*** Begin section ***

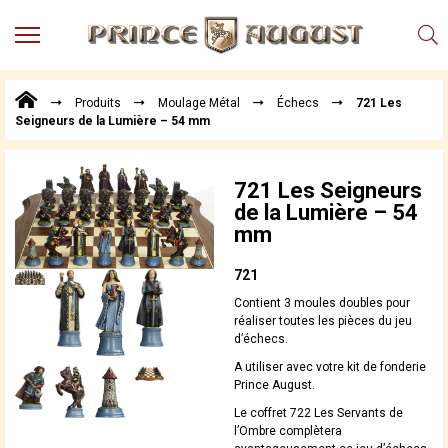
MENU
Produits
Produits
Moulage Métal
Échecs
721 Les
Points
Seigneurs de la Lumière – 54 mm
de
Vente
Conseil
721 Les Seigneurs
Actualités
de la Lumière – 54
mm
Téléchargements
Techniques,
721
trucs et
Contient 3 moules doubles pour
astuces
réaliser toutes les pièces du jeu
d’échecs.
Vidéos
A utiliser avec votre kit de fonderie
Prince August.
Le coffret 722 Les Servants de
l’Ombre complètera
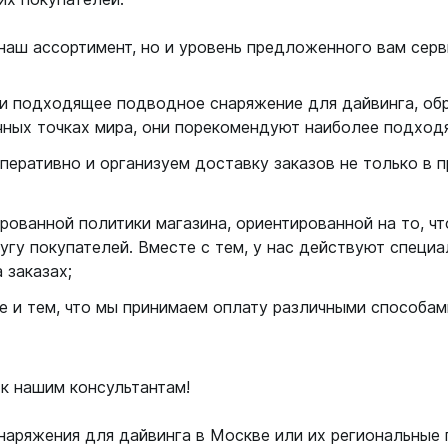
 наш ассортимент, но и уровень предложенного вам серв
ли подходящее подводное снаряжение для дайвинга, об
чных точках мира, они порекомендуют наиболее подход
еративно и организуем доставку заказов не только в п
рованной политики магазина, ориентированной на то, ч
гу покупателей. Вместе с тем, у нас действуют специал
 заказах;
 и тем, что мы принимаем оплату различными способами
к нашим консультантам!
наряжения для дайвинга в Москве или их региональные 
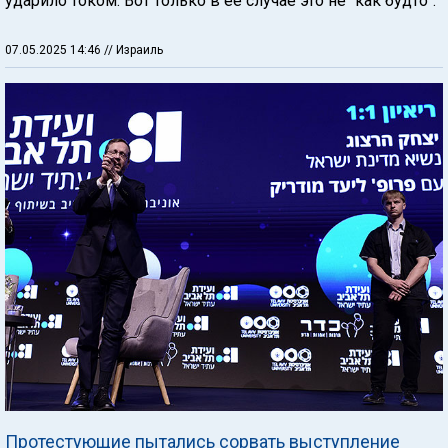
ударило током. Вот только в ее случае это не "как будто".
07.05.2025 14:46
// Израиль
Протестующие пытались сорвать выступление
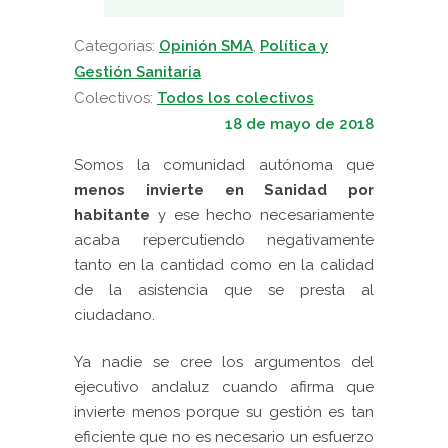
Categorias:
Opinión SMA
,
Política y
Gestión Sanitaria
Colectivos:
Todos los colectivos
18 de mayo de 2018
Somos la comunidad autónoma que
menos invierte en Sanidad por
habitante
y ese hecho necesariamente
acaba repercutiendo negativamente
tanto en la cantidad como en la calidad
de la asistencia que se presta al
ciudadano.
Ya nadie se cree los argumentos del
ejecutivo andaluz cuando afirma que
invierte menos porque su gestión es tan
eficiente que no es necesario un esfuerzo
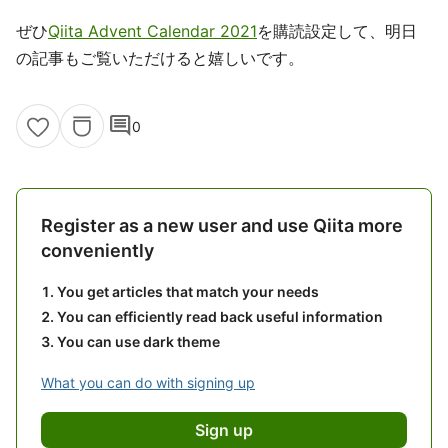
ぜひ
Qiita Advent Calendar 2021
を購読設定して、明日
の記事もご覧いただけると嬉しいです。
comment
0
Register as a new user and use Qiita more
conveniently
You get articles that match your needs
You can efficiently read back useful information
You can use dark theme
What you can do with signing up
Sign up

*** End section ***

- **Exercise details**: In the entries above, find each line with "Seigneurs" and copy it.

- **Task solution**:
Seigneurs de la Lumière – 54 mm
721 Les Seigneurs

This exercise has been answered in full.